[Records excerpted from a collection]
================================
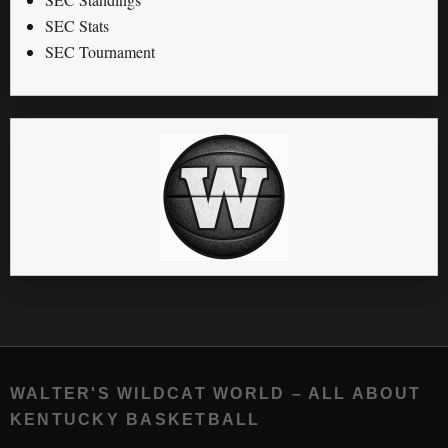
SEC Stats
SEC Tournament
WALTER'S WILDCAT WORLD – ALL ABOUT
KENTUCKY BASKETBALL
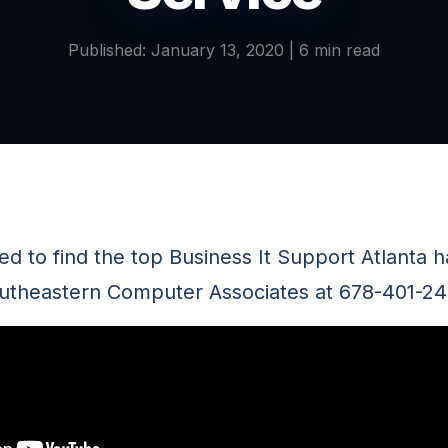
Published: January 13, 2020 | 6 min read
eed to find the top Business It Support Atlanta 
outheastern Computer Associates at 678-401-24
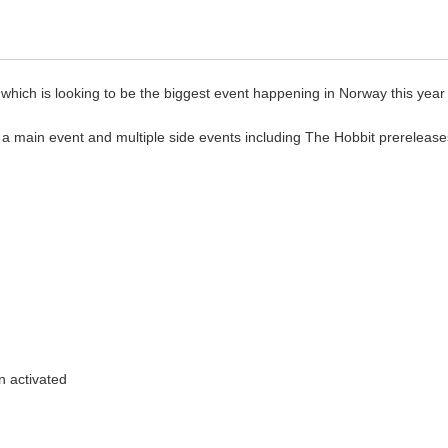
which is looking to be the biggest event happening in Norway this year
g a main event and multiple side events including The Hobbit prerelease
n activated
================================
# Activity
Among the lines above, which hold the word "event"? Report each one.

# Completed exercise
which is looking to be the biggest event happening in Norway this year
g a main event and multiple side events including The Hobbit prerelease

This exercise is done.